In business, there’s no currency more honest than results. Not output. Not effort. Not optics. Results—defined as the agreed-upon outcomes licensed in advance—are the sole measure of value. If it wasn’t agreed upon, it isn’t a result, no matter how beneficial it appears afterward. This is the foundation of the “Results as Sole Value” principle and the reason I built leadership philosophies like Outcomes Over Optics (OOO) and execution frameworks like Collaborate by Contract (CBC).
The agreement is the contract between the contributors and the business — the scoreboard everyone plays by.
Results are relative to expectations. In CBC, every project or initiative starts with an explicit agreement: objectives, deliverables, success criteria, and scope. That agreement is the contract between the contributors and the business — the scoreboard everyone plays by. Preventive actions, compliance requirements, and relationship management are all valid results if they were licensed in advance. Without that clarity, the door is left wide open for performance theater, post-hoc justifications, and subjective claims about “value.”
Now, imagine a near future where your workforce is split between humans and autonomous AI systems. The AI is capable of producing output equal to — or even better than — its human counterparts. You’ve given both the same mission: deliver an agreed set of outcomes. How do you assess value? You can’t grade the human on “how hard they worked” and the AI on “what it delivered.” That’s an apples-to-oranges game that destroys fairness and clarity.
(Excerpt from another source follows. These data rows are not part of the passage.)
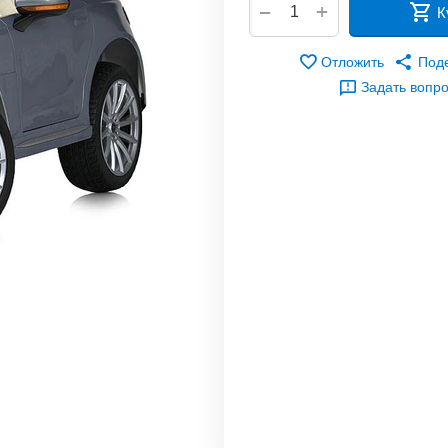
+
−
К
Отложить
Под
Задать вопр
The only logical, scalable approach is to measure both against the same standard: did they meet the agreed results, yes or no?
This removes ambiguity, strips away the politics of perception, and keeps the focus where it belongs: on creating value for the business.
When results are the sole measure of value, accountability becomes symmetrical. Human or AI, the method is irrelevant — the outcome is what matters. This removes ambiguity, strips away the politics of perception, and keeps the focus where it belongs: on creating value for the business. Businesses exist to generate returns for their owners. Whether that return comes from hitting a revenue target, preventing a costly risk, passing an audit, or renewing a key client contract, it only counts when it was agreed upon in advance.
The operational law is simple: if the business hasn’t agreed it’s valuable, delivering it doesn’t count as value. This rule not only aligns with the purpose of business but also ensures that humans and AI operate on the same playing field. In a world where execution will be increasingly shared between both, clarity and parity in measurement aren’t optional — they’re survival.